Staged PCI of LMCA and LAD/LCx using Imaging and Mini-Crush Technique – January 2022

Case and Plan:
68-year-old female presented with new onset CCS Class III angina and positive SPECT MPI for multivessel ischemia. A Cardiac Cath on December 20, 2021 revealed 3 V + LM CAD: 80% distal LM (1,0,0) with 70% proximal LAD, 90% proximal LCx, 95% proximal RCA, 90% RCA-RPDA with SYNTAX Score of 32 and normal LV function. After Heart Team discussion, patient underwent successful intervention of proximal RCA and RPDA branch using Promus Elite DES. Patient is now planned for staged PCI of LMCA and LAD/LCx using imaging and Mini-Crush technique.

Q&A

Q It seems your POT use is low. Can you comment on it?
A. We believe and published that POT concept (except for LM PCI) is over emphasized without solid data to support this practice. Pro-Pot trial was a classical example where routine POT strategy had no benefit over conventional strategy in the RCT setting. Hence we use POT in <5% of non LM OCI cases.
Q Where do you see the most benefit of POT?
A. In LM PCI, it allows proximal optimization and in non LM PCI, may help in crossing the wire and balloon into the side branch.
Q Where should it not be used?
A. POT technique should not be used if main vessel stent covers <5mm length as there is no short balloon <5mm length. We also believe that rePOT after KBI is not required.
Q Congratulations for your hospitals' excellent volume and results. What is the percentage of "complex coronary cases" that are done at your institution?vvvvvvvvvvvvvv
A. We have defined complex PCI cases consisting of LM, CTO, Calcified, Bifurcation, Vein graft and use of 3+ stents. This complex PCI number traditionally represent 55-60% of PCIs at MSH. In 2021, complex PCI number was 58%. Yes we had tremendous growth of PCI (and TAVR) in this post COVID era due to establishment of various protocols of pre testing and reassuring pts of the safe care at MSH.
Q Is there a breakdown of these complex lesions?
A. Following is the breakdown of these complex cases in 2021 at MSH; LM (6%), CTO (12%), Calcified (24%), Bifurcation (22%), Vein graft (6%) and use of 3+ stents (12%); many of the complex lesions had >1 features.
Q How much is the approximate use of debulking technologies at your institutions; RA, IVL, CB, OA, ELCA, Angiosculpt and HPB?
A. In 2021 at MSH, atherectomy was used in 24.4% of cases (RA 19%, OA 4.5%, ELCA in 0.9%).

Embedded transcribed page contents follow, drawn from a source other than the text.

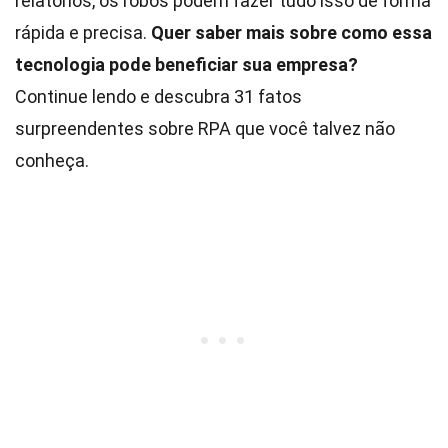
relatórios, os robôs podem fazer tudo isso de forma
rápida e precisa.
Quer saber mais sobre como essa
tecnologia pode beneficiar sua empresa?
Continue lendo e descubra 31 fatos
surpreendentes sobre RPA que você talvez não
conheça.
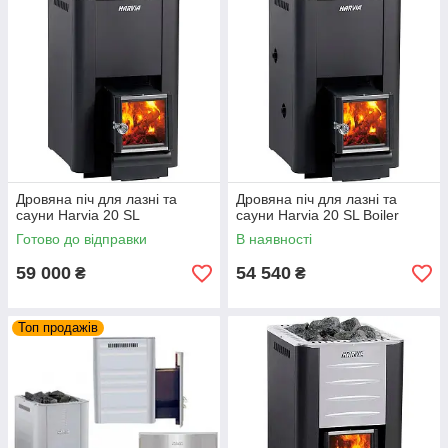
Дровяна піч для лазні та
Дровяна піч для лазні та
сауни Harvia 20 SL
сауни Harvia 20 SL Boiler
Готово до відправки
В наявності
59 000
54 540
₴
₴
Топ продажів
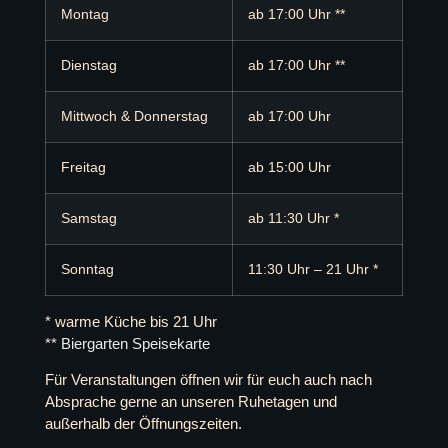
Montag
ab 17:00 Uhr **
Dienstag
ab 17:00 Uhr **
Mittwoch & Donnerstag
ab 17:00 Uhr
Freitag
ab 15:00 Uhr
Samstag
ab 11:30 Uhr *
Sonntag
11:30 Uhr – 21 Uhr *
* warme Küche bis 21 Uhr
**
Biergarten Speisekarte
Für Veranstaltungen öffnen wir für euch auch nach
Absprache gerne an unseren Ruhetagen und
außerhalb der Öffnungszeiten.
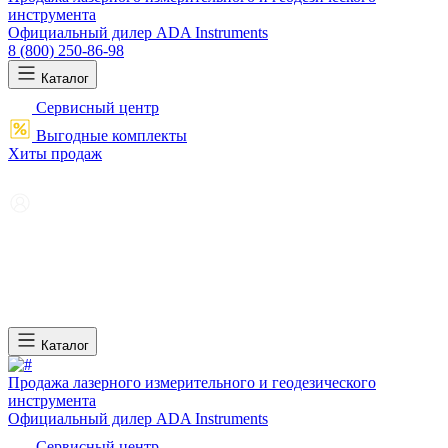
инструмента
Официальный дилер ADA Instruments
8 (800) 250-86-98
Каталог
Сервисный центр
Выгодные комплекты
Хиты продаж
Каталог
Продажа лазерного измерительного и геодезического
инструмента
Официальный дилер ADA Instruments
Сервисный центр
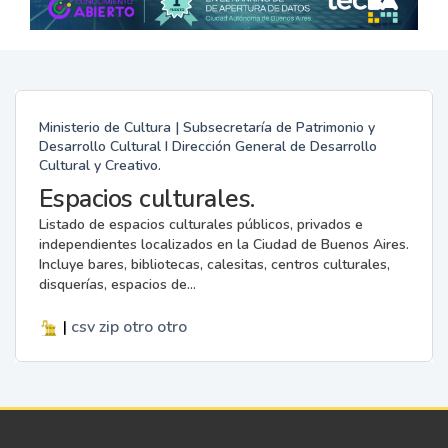
Ministerio de Cultura | Subsecretaría de Patrimonio y
Desarrollo Cultural I Dirección General de Desarrollo
Cultural y Creativo.
Espacios culturales.
Listado de espacios culturales públicos, privados e
independientes localizados en la Ciudad de Buenos Aires.
Incluye bares, bibliotecas, calesitas, centros culturales,
disquerías, espacios de...
|
csv
zip
otro
otro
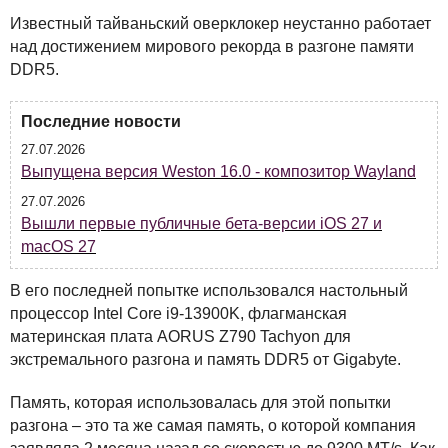
Известный тайваньский оверклокер неустанно работает
над достижением мирового рекорда в разгоне памяти
DDR5.
Последние новости
27.07.2026
Выпущена версия Weston 16.0 - композитор Wayland
27.07.2026
Вышли первые публичные бета-версии iOS 27 и
macOS 27
В его последней попытке использовался настольный
процессор Intel Core i9-13900K, флагманская
материнская плата
AORUS
Z790 Tachyon для
экстремального разгона и память DDR5 от Gigabyte.
Память, которая использовалась для этой попытки
разгона – это та же самая память, о которой компания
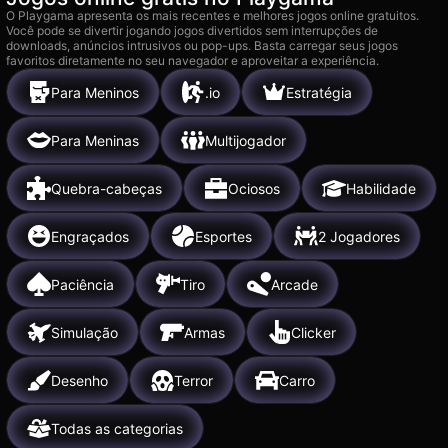
O Playgama apresenta os mais recentes e melhores jogos online gratuitos.
Você pode se divertir jogando jogos divertidos sem interrupções de
downloads, anúncios intrusivos ou pop-ups. Basta carregar seus jogos
favoritos diretamente no seu navegador e aproveitar a experiência.
Para Meninos
.io
Estratégia
Para Meninas
Multijogador
Quebra-cabeças
Ociosos
Habilidade
Engraçados
Esportes
2 Jogadores
Paciência
Tiro
Arcade
Simulação
Armas
Clicker
Desenho
Terror
Carro
Todas as categorias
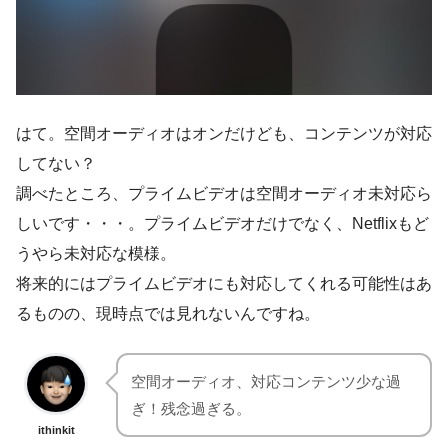
はて。空間オーディオはオンだけども、コンテンツが対応
してない？
調べたところ、プライムビデオは空間オーディオ未対応ら
しいです・・・。プライムビデオだけでなく、Netflixもど
うやら未対応な模様。
将来的にはプライムビデオにも対応してくれる可能性はあ
るものの、現時点では見れないんですね。
空間オーディオ、対応コンテンツ少な過
ぎ！残念過ぎる。
ithinkit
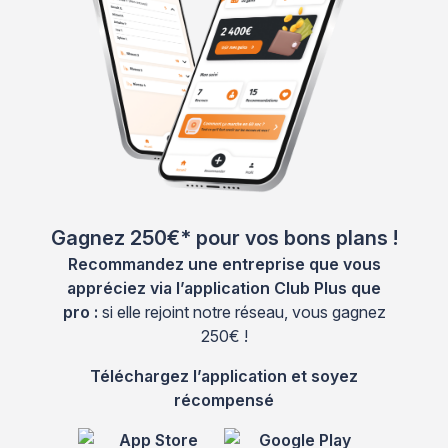
Gagnez 250€* pour vos bons plans !
Recommandez une entreprise que vous
appréciez via l’application Club Plus que
pro :
si elle rejoint notre réseau, vous gagnez
250€ !
Téléchargez l’application et soyez
récompensé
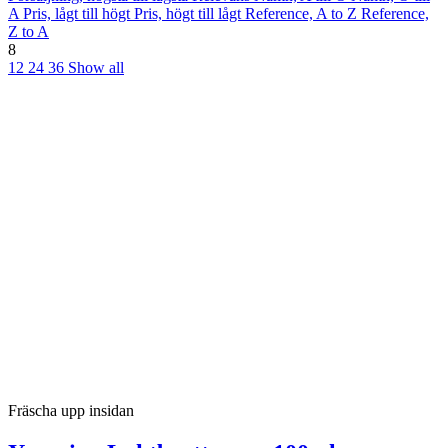
A
Pris, lågt till högt
Pris, högt till lågt
Reference, A to Z
Reference,
Z to A
8
12
24
36
Show all
Fräscha upp insidan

IVL use started only in Q3 2021 and has been used as adjunct technology in total 52 cases in 2021.
Q How do you feel will be the impact of IVL?
A. With the new device code for IVL as of November 2021. I believe IVL will make 6-8% of the PCI volume (either sole or adjunct) at MSH in 2022.
Q What was the turning point in today's case?
A. It was expected/predicted (by me) that to have full lesion coverage, you have to do minicrush technique even if ostial LCx is not involved. That is exactly what happened in the case.
Q Would use of RA have been beneficial in this case given the presence of moderate calcification?
A. In today's case, RA was not indicated, but yes IVL use could have been appropriate due to moderate calcification.
Q If all your steps had failed with wiring of the LCX would you have moved to use the guide extension catheters?
A. Next step to help wiring the LCx would have been to use the angulated Catheters like Venture or SuperCross 120. That would have succeeded in wiring the LCx.